**Brief:**
Write out the listing below in full and exactly, leaving out every picture.

-- Recorded information follows --

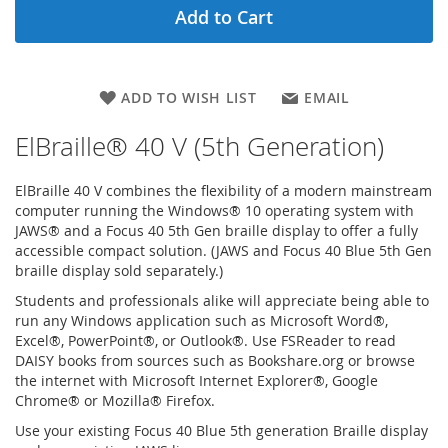
Add to Cart
ADD TO WISH LIST
EMAIL
ElBraille® 40 V (5th Generation)
ElBraille 40 V combines the flexibility of a modern mainstream
computer running the Windows® 10 operating system with
JAWS® and a Focus 40 5th Gen braille display to offer a fully
accessible compact solution. (JAWS and Focus 40 Blue 5th Gen
braille display sold separately.)
Students and professionals alike will appreciate being able to
run any Windows application such as Microsoft Word®,
Excel®, PowerPoint®, or Outlook®. Use FSReader to read
DAISY books from sources such as Bookshare.org or browse
the internet with Microsoft Internet Explorer®, Google
Chrome® or Mozilla® Firefox.
Use your existing Focus 40 Blue 5th generation Braille display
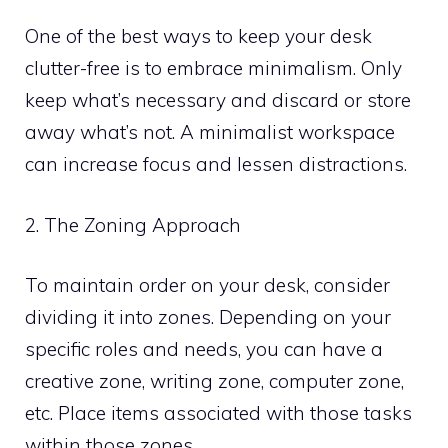
One of the best ways to keep your desk
clutter-free is to embrace minimalism. Only
keep what’s necessary and discard or store
away what’s not. A minimalist workspace
can increase focus and lessen distractions.
2. The Zoning Approach
To maintain order on your desk, consider
dividing it into zones. Depending on your
specific roles and needs, you can have a
creative zone, writing zone, computer zone,
etc. Place items associated with those tasks
within those zones.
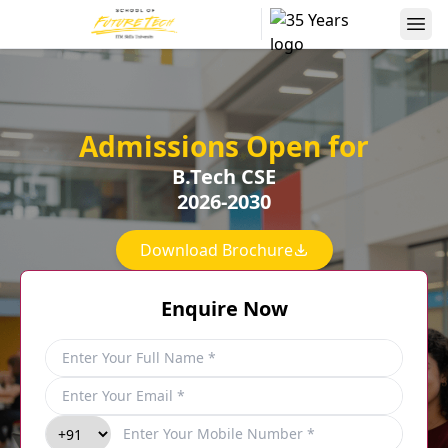
Admissions Open for
B.Tech CSE
2026-2030
Download Brochure
Enquire Now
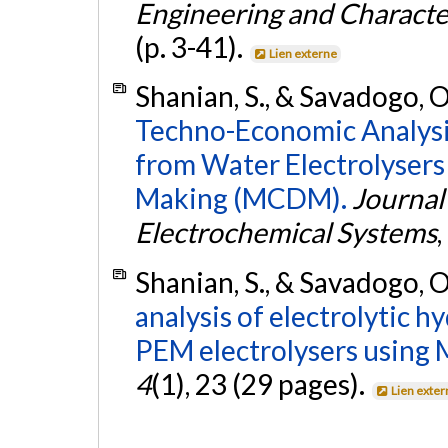
Engineering and Character
(p. 3-41).
Lien externe
Shanian, S., & Savadogo, O
Techno-Economic Analysi
from Water Electrolysers
Making (MCDM).
Journal
Electrochemical Systems
,
Shanian, S., & Savadogo, O
analysis of electrolytic 
PEM electrolysers usin
4
(1), 23 (29 pages).
Lien exter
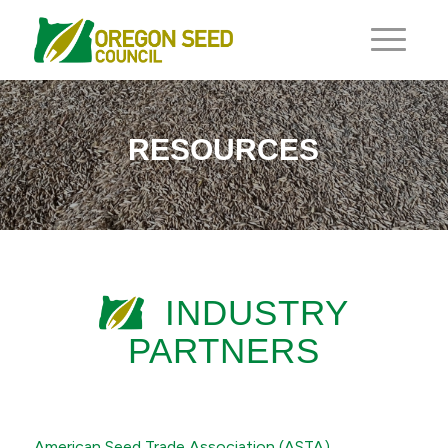
RESOURCES
INDUSTRY
PARTNERS
American Seed Trade Association (ASTA)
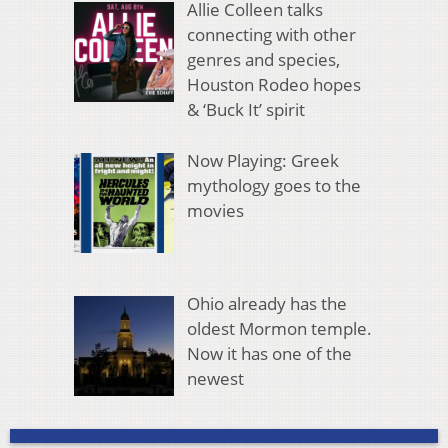
Allie Colleen talks
connecting with other
genres and species,
Houston Rodeo hopes
& ‘Buck It’ spirit
Now Playing: Greek
mythology goes to the
movies
Ohio already has the
oldest Mormon temple.
Now it has one of the
newest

-- Recorded information concluded --

**Response for this exercise:**
Add to Cart
ADD TO WISH LIST
EMAIL
ElBraille® 40 V (5th Generation)
ElBraille 40 V combines the flexibility of a modern mainstream
computer running the Windows® 10 operating system with
JAWS® and a Focus 40 5th Gen braille display to offer a fully
accessible compact solution. (JAWS and Focus 40 Blue 5th Gen
braille display sold separately.)
Students and professionals alike will appreciate being able to
run any Windows application such as Microsoft Word®,
Excel®, PowerPoint®, or Outlook®. Use FSReader to read
DAISY books from sources such as Bookshare.org or browse
the internet with Microsoft Internet Explorer®, Google
Chrome® or Mozilla® Firefox.
Use your existing Focus 40 Blue 5th generation Braille display
One of the best ways to keep your desk
clutter-free is to embrace minimalism. Only
keep what’s necessary and discard or store
away what’s not. A minimalist workspace
can increase focus and lessen distractions.
2. The Zoning Approach
To maintain order on your desk, consider
dividing it into zones. Depending on your
specific roles and needs, you can have a
creative zone, writing zone, computer zone,
etc. Place items associated with those tasks
within those zones.
Admissions Open for
B.Tech CSE
2026-2030
Download Brochure
Enquire Now
Engineering and Character
(p. 3-41).
Lien externe
Shanian, S., & Savadogo, O
Techno-Economic Analysi
from Water Electrolysers
Making (MCDM).
Journal
Electrochemical Systems
,
Shanian, S., & Savadogo, O
analysis of electrolytic 
PEM electrolysers usin
4
(1), 23 (29 pages).
Lien exter
RESOURCES
INDUSTRY
PARTNERS
American Seed Trade Association (ASTA)
Allie Colleen talks
connecting with other
genres and species,
Houston Rodeo hopes
& ‘Buck It’ spirit
Now Playing: Greek
mythology goes to the
movies
Ohio already has the
oldest Mormon temple.
Now it has one of the
newest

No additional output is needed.